この溶液と活性炭担持ルテニウム(ルテニウム含有率5質量%)1gを仕込んで密封した。次いでオートクレーブ内を窒素置換した後、水素ガスを充填して、内部を5MPaに加圧後、80℃まで加熱した。攪拌しながら水素ガスが吸収されなくなるまで(内圧が低下しなくなるまで)反応させた。

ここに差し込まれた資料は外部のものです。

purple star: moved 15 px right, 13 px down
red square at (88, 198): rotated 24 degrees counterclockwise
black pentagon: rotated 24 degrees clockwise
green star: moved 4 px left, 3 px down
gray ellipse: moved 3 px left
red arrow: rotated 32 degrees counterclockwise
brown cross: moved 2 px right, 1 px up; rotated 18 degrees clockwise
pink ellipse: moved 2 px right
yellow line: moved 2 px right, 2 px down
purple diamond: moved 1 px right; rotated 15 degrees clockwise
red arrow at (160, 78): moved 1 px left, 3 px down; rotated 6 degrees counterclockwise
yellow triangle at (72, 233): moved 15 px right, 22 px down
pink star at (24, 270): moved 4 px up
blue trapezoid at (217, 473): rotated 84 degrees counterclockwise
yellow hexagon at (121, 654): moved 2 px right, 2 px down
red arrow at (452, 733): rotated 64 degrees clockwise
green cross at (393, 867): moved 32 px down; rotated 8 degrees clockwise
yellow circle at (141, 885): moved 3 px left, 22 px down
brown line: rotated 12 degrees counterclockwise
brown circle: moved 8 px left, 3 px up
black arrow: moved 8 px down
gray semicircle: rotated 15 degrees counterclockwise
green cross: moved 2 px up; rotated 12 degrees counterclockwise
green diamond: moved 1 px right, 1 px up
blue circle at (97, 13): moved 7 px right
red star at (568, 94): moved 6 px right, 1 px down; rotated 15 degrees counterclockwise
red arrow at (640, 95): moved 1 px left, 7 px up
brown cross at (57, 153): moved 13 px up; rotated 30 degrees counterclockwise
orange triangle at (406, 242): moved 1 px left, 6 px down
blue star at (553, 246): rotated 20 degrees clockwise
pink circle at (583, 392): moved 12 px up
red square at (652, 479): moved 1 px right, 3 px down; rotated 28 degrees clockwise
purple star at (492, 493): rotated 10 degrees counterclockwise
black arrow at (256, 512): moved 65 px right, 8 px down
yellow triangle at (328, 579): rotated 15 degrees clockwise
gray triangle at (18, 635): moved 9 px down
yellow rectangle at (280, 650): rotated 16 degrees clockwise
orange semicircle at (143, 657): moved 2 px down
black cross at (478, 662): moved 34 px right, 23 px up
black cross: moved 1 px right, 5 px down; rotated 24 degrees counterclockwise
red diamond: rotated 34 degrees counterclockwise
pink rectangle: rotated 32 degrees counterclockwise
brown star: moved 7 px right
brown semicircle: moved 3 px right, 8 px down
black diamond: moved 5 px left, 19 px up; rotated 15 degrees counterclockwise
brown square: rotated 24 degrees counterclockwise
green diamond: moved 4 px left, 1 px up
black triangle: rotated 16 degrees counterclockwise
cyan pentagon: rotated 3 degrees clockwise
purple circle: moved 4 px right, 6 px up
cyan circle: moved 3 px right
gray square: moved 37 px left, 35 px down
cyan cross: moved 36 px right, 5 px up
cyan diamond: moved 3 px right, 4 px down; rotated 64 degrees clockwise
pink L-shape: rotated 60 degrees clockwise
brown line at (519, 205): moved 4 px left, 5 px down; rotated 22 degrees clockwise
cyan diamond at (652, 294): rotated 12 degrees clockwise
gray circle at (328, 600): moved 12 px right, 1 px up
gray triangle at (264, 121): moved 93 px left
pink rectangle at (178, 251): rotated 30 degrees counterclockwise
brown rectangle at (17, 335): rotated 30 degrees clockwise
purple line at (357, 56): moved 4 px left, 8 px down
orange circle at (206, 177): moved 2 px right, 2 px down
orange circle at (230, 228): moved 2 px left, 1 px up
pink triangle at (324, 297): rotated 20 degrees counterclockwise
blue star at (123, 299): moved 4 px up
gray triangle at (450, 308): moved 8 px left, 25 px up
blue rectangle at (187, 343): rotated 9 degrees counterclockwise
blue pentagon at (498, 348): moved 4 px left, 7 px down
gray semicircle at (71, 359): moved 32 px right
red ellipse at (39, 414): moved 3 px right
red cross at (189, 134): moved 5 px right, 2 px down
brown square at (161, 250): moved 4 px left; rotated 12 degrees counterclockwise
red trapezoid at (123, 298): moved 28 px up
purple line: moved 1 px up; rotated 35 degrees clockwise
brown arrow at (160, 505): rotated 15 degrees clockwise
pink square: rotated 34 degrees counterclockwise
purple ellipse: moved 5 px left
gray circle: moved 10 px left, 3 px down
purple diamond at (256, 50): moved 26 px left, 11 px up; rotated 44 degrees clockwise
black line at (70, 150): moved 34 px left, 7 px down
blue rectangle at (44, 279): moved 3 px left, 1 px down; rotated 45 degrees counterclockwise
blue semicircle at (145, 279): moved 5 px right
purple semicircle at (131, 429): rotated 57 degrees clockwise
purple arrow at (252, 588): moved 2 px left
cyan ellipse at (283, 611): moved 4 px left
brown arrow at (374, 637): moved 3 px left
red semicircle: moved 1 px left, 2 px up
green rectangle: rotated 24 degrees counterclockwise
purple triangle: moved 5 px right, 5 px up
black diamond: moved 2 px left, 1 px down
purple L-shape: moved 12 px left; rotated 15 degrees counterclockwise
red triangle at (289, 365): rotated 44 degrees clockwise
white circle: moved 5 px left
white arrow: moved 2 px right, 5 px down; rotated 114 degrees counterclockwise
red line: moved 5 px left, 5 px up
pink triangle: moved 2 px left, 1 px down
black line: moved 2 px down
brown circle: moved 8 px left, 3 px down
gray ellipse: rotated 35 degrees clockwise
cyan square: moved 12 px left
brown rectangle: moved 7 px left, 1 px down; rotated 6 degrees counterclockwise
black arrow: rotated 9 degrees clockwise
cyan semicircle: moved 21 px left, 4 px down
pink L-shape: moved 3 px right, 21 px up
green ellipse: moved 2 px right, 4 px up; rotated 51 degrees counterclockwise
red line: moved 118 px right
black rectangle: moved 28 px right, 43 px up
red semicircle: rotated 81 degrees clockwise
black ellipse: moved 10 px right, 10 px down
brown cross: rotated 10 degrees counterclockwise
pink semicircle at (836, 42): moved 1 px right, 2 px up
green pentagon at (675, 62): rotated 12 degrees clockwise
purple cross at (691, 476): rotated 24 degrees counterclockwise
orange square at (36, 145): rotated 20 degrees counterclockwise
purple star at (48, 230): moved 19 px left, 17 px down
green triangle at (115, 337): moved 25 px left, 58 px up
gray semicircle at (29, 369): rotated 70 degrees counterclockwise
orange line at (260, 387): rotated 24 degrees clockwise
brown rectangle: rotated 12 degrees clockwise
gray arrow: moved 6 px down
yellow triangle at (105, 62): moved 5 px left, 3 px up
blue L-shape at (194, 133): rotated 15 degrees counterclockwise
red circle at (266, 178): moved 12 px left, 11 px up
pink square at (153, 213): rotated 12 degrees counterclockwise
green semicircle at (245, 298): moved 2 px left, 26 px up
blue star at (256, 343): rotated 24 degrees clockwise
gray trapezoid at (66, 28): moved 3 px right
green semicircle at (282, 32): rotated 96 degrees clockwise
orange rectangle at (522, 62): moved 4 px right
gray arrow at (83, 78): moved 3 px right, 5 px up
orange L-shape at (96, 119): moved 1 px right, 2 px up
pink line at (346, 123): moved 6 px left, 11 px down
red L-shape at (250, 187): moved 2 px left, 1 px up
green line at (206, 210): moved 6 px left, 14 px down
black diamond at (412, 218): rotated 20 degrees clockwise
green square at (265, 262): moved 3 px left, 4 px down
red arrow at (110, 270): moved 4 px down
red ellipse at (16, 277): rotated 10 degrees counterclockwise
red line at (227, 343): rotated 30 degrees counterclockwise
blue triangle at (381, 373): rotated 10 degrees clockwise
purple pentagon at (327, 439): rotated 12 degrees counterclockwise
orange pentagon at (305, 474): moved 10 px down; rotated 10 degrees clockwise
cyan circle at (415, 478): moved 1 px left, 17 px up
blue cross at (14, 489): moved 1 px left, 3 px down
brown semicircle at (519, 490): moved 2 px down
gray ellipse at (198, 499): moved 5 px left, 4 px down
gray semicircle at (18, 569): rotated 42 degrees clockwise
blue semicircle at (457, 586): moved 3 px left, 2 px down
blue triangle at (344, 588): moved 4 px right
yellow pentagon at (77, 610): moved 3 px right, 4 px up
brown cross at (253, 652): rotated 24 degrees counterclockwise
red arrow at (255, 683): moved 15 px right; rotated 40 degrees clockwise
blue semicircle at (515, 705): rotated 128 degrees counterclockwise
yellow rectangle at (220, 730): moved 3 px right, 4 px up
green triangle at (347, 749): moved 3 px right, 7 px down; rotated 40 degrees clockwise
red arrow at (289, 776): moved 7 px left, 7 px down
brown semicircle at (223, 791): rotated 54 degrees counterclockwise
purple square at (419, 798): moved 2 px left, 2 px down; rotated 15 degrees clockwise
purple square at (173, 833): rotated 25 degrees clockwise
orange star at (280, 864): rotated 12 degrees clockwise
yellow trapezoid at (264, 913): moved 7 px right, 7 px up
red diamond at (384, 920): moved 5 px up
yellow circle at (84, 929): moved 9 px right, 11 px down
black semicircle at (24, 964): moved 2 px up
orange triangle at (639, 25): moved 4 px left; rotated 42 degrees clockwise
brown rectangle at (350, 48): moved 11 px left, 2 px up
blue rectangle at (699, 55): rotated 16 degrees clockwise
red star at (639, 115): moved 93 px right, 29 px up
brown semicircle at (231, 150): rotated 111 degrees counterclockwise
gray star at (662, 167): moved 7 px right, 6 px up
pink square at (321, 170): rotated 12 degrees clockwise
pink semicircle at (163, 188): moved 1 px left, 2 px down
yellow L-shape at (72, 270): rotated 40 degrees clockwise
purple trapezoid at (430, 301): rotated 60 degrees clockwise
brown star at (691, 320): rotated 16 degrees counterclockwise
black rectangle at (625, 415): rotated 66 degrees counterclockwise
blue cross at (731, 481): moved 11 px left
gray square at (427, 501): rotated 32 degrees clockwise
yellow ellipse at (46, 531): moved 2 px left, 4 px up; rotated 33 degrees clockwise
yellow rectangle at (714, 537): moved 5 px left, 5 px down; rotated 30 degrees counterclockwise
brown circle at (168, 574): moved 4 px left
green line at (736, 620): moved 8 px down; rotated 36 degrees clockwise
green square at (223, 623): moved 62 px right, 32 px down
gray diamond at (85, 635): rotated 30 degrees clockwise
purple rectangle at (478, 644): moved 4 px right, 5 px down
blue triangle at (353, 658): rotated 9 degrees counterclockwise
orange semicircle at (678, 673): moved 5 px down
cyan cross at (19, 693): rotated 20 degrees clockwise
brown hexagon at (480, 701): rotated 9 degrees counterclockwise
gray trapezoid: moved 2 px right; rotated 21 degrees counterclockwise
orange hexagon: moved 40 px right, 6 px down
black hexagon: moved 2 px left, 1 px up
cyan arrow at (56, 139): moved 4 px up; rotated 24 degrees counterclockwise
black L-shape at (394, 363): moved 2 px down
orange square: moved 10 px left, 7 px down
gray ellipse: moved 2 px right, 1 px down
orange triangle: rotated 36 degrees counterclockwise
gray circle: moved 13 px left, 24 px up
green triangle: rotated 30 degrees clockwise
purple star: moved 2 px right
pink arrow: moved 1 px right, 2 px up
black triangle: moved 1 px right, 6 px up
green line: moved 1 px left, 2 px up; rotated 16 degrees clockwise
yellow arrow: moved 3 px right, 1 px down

反応終了後、内容物を取り出し櫨過し、反応液をガスクロマトグラフィーを用いて分析した。その結果、該反応液には1,4―シクロヘキサンジメタノールが3.85g含まれており、テレフタルアルデヒドの転化率は100%であった。従って、1,4−シクロヘキサンジメタノールの収率はテレフタルアルデヒドに対し89モル%であった。尚、p−キシリレングリコールが4%生成していた。
【0065】
実施例34
実施例6での反応開始より8時間から10時間までの出口ガスを冷却メタノールで補集し、エバポレーターにて濃縮後、75gのメタノール溶液に調製した。この溶液にはテレフタルアルデヒド4.25g、p−トルアルデヒド0.32gが含まれていた。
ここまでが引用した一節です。